Clad, as al­ways, in a black dress, with her eyes rimmed with kohl, Greco opened the fes­ti­val in cen­tral France.

The ef­fort left her so drained she cut short her per­for­mance by two tracks.

At a press con­fer­ence Satur­day she in­sisted how­ever that she was “well,” and just a lit­tle tired the pre­vi­ous day af­ter tour­ing an ex­hi­bi­tion de­voted to her at the Bourges fes­ti­val that left her feel­ing “over­whelmed”.

Asked what spurred her to con­tinue per­form­ing, the oc­to­ge­nar­ian style icon, who was a stal­wart of the Left Bank Parisian scene of the 1950s and 60s, cited a life­long pas­sion “for the au­di­ence, for po­ets, writ­ers and mu­si­cians.”

“It’s a very good mo­ti­va­tion, it spares you a lot of hor­ri­ble stuff, like, for ex­am­ple, singing a song you don’t want to sing just for the money,” said Greco, who had a long-run­ning af­fair with jazz mu­si­cian Miles Davis and counted Sartre and fem­i­nist au­thor Si­mone de Beau­voir among her friends.

Young peo­ple, Greco said, should “know how to say no.”

“From there on ev­ery­thing place.”

In an in­ter­view ear­lier in the week with AFP, the singer whose hits in­cluded the ‘Jolie mome’ (cute kid) by Leo Ferre and ‘La ja­vanaise’ by Gains­bourg, was em­phatic that this would be her last tour.

“I’m re­nounc­ing the thing that is dear­est to me, which is es­sen­tial for me, but I want to go with dig­nity and as much el­e­gance as pos­si­ble,” said the woman whose gamine good looks were im­mor­tal­ized by pho­tog­ra­phers such as Henri Cartier-Bres­son and Robert Dois­neau.

“I won’t want to leave di­min­ished,” Greco stressed. “Plus, I’m a woman...men are for­given for age­ing, not women.”



The singer twice mar­ried ac­tors, first Philippe Le­maire and then Michel Pic­coli.

She will be ac­com­pa­nied by her third hus­band, pi­anist Ger­ard Jouannest, on her year-long tour which in­cludes over 20 con­certs in France and abroad.

Her next per­for­mance takes her to Tel Aviv on May 4.
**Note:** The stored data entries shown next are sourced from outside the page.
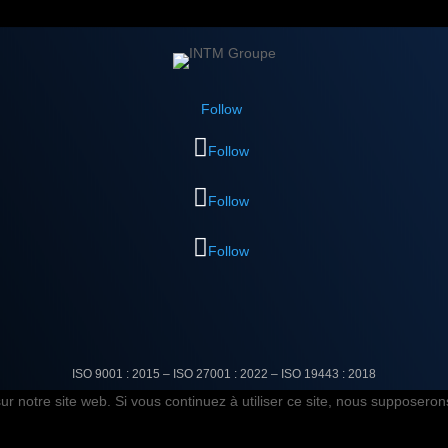
Follow
Follow
Follow
Follow
ISO 9001 : 2015 – ISO 27001 : 2022 –
ISO 19443 : 2018
r notre site web. Si vous continuez à utiliser ce site, nous supposerons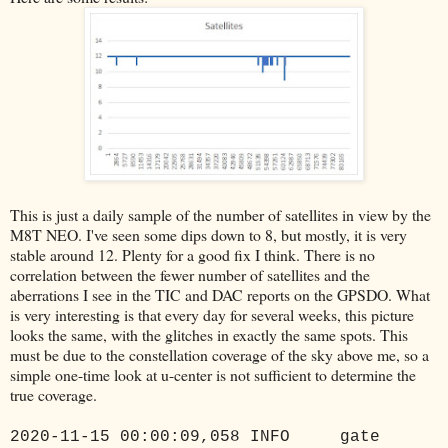
This is just a daily sample of the number of satellites in view by the
M8T NEO. I've seen some dips down to 8, but mostly, it is very
stable around 12. Plenty for a good fix I think. There is no
correlation between the fewer number of satellites and the
aberrations I see in the TIC and DAC reports on the GPSDO. What
is very interesting is that every day for several weeks, this picture
looks the same, with the glitches in exactly the same spots. This
must be due to the constellation coverage of the sky above me, so a
simple one-time look at u-center is not sufficient to determine the
true coverage.
2020-11-15 00:00:09,058 INFO gate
The pro-Pales­tinian move­ment for boy­cotts, di­vest­ment and sanc­tions against Is­rael (BDS) had urged the singer, whose mother and older sis­ter were de­ported from Nazi-oc­cu­pied France dur­ing World War II for their role in the Re­sis­tance, to cancel her Is­raeli fix­ture.

In mak­ing the ap­peal, the BDS cam­paign re­called Greco’s own “acts of re­sis­tance”, in­clud­ing singing anti-mil­i­tarist songs at a con­cert in Chile dur­ing the dic­ta­tor­ship of Au­gusto Pinochet.

Greco, who has al­ways prided her­self on her in­de­pen­dence, said she was in­clud­ing Is­rael out of a “duty to re­mem­ber”.

Fur­ther­more, she told AFP: “It’s im­por­tant to go to places with which you have pro­found dif­fer­ences of opin­ion.

“You have to go ev­ery­where, it would be cow­ardice not to do it.”